Moreover, they say, the failure of successive post-1994 governments to prosecute those who had snubbed the truth commission or had been denied amnesty resulted in a selective application of justice borne disproportionately by the likes of Mr. de Kock. After all, he cooperated with the commission, but was denied amnesty for some of his crimes, including kidnapping, assault and the murders of five men, one of which he tried to conceal by blowing up the body of the victim. The commission ruled that these were not political crimes.

It’s a moot point for now because the justice minister has turned down Mr. de Kock’s application. But the rejection is a mere technicality that will likely only delay his release for a year. And that means that the moral arguments about punishment and parole for apartheid’s assassins aren’t going away.

Proponents of parole rely on a strict reading of current laws with no consideration for the greater social context. They admit that many victims of apartheid-era human rights abuses were denied justice. And, worse, they seem to be admitting that these victims won’t ever have justice, which would mean the commission was little more than a glorified exercise to whitewash apartheid.

The argument against parole is more complex. It hinges on the idea that apartheid crimes had immediate victims but also many other victims, who were harmed by unjust laws that dispossessed them of assets like land and homes, and denied them access to economic opportunities. Some observers erroneously see the anti-parole argument as simple racial bloodlust or a call for vengeance. Indeed, a friend of mine recently wondered aloud if those of us who are appalled by the prospect of Mr. de Kock’s release were, out of some misplaced racial solidarity, appropriating the anger felt by the slain Mr. Hani’s widow and the mother of a young lawyer who Mr. de Kock killed with a tape-recorder bomb. These women have not forgiven the men who killed their loved ones.

My friend reminded me that I was only a child at the height of Mr. de Kock’s state-sponsored terror campaign. I never suffered directly by his hand. And I’d only just turned 13 when Mr. Hani was assassinated, and share no personal connection to his family.
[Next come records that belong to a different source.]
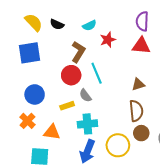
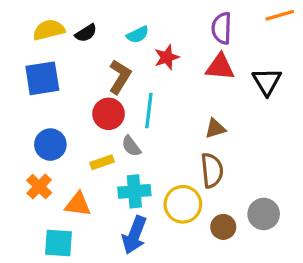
yellow semicircle: (34, 22) -> (49, 30), turned -60
black semicircle: (57, 24) -> (86, 33), turned -56
cyan line: (97, 73) -> (149, 111), turned 30
brown circle: (141, 133) -> (223, 227), moved
yellow circle: (118, 145) -> (183, 204), moved

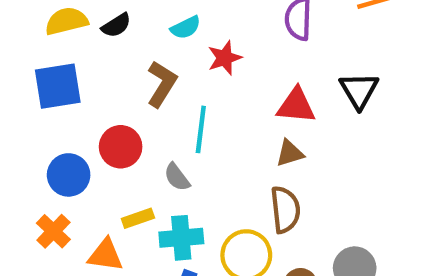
red triangle: (220, 67) -> (296, 106), moved
red circle: (109, 114) -> (121, 147), moved
yellow rectangle: (102, 162) -> (138, 218), moved

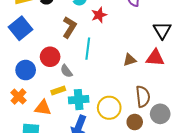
blue square: (58, 86) -> (21, 28), turned -30
red triangle: (296, 106) -> (155, 58), moved
gray semicircle: (177, 177) -> (66, 71), moved
brown semicircle: (285, 210) -> (143, 97), moved

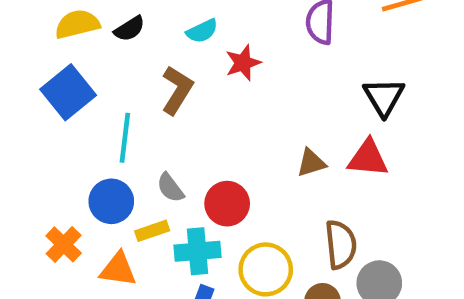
cyan line: (88, 49) -> (125, 138), moved
red circle: (50, 57) -> (227, 204), moved
blue circle: (26, 70) -> (111, 201), moved

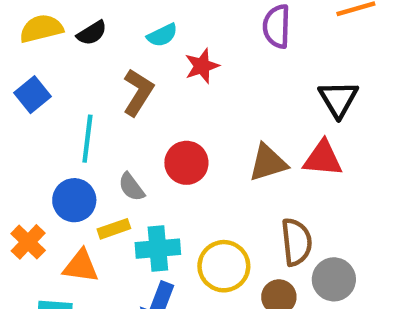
blue square: (68, 92) -> (32, 95), size x0.7
brown triangle: (311, 163) -> (268, 163), size x1.4
red circle: (227, 204) -> (186, 163), moved

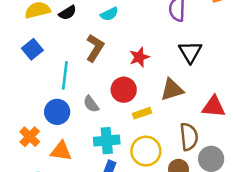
red star: (202, 66) -> (139, 57), moved
black triangle: (338, 99) -> (190, 52), moved
red triangle: (323, 158) -> (214, 107), moved
yellow rectangle: (114, 229) -> (142, 113), moved

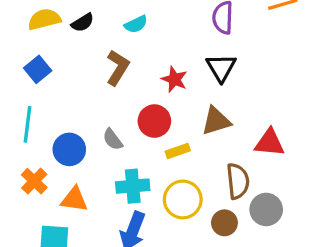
black triangle: (190, 52) -> (221, 68), moved
red star: (139, 57) -> (174, 79), turned -30
cyan line: (65, 75) -> (28, 124), moved

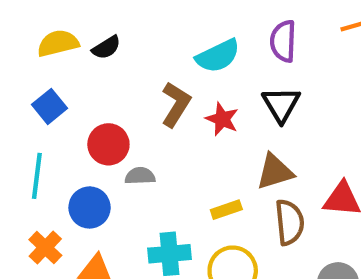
cyan semicircle: (136, 24) -> (218, 56), moved, size x1.5
brown L-shape: (118, 68) -> (176, 104), moved
red circle: (154, 121) -> (108, 144), moved
gray semicircle: (113, 139) -> (140, 176), moved, turned 125
brown semicircle: (238, 181) -> (290, 222), moved

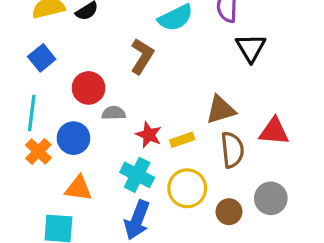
black triangle: (281, 104) -> (251, 48), moved
red star: (222, 119) -> (149, 135), moved
orange cross: (45, 247) -> (38, 151), moved
cyan cross: (170, 254) -> (137, 175), turned 32

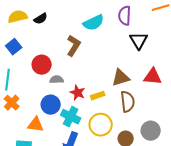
red triangle: (274, 131) -> (153, 77), moved
blue circle: (73, 138) -> (51, 105), moved

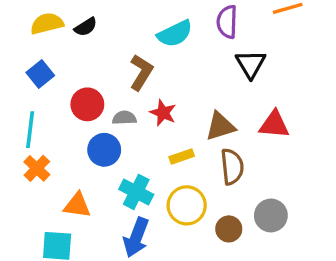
gray semicircle: (57, 80) -> (124, 118), moved
red star: (78, 93) -> (163, 113), moved
blue circle: (51, 105) -> (104, 150), moved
The only voices that should count in the parole decision, according to this view, are those of the people injured by these men and the families of those they killed.

I am glad he said this, because I suspect it is what many people are thinking quietly. But to reduce this debate to vengefulness or to curtly say matters of justice cannot be decided by public sentiment is short-sighted. Public engagement was the foundation on which the South Africa transition was built. To dismiss it now while admitting that justice eluded us in 1994 is foolhardy.
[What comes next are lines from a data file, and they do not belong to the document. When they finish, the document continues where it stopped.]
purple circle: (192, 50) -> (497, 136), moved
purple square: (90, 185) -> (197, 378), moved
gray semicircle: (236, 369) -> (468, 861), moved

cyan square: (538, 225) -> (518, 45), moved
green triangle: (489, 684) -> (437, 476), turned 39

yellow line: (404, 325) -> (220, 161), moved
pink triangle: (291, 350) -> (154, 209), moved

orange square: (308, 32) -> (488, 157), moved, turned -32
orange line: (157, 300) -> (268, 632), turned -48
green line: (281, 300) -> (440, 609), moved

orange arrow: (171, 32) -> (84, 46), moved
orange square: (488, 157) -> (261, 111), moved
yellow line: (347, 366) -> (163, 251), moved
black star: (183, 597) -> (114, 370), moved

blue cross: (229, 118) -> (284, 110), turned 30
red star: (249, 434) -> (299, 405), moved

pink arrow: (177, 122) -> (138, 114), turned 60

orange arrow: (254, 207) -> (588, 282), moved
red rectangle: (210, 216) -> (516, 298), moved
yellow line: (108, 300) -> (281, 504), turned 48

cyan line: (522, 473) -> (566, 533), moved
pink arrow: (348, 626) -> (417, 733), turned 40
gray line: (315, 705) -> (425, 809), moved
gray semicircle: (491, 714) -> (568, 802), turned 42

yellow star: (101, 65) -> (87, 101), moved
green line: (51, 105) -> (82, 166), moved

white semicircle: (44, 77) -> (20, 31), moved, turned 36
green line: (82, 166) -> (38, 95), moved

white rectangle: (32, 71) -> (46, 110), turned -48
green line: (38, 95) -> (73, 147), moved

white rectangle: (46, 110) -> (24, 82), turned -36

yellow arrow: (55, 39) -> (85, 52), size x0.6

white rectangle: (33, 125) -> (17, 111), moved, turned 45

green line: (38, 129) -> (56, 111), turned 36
Moreover, the commission’s definitions of victim and perpetrator were too narrow. The brutal atrocities committed by Mr. de Kock and others were not simply random acts of violence disconnected from the larger criminal enterprise that was apartheid — a system that victimized everybody classified “non-white” and continues to do so indirectly through the persistence of the social hierarchy it created.

According to this narrow view of victimhood, someone like me — born in an impoverished township that served as a cheap migrant-labor reserve for the apartheid economy — couldn’t possibly be a victim of Mr. de Kock’s actions. Nor could the children born there and in other black communities over the past 20 years, even though they still suffer the effects of the actions and decisions made by apartheid-era politicians and their lackeys. But they, too, are victims.

The clash over Mr. de Kock’s parole application is about much more than his fate alone. And I can only hope that in a year’s time, when his parole is once again up for consideration, those defending his right to walk free have more to offer than merely saying the ship has sailed on justice for apartheid’s victims — all 47 million of them.

T.O. Molefe is an essayist, at work on a book on post-apartheid race relations.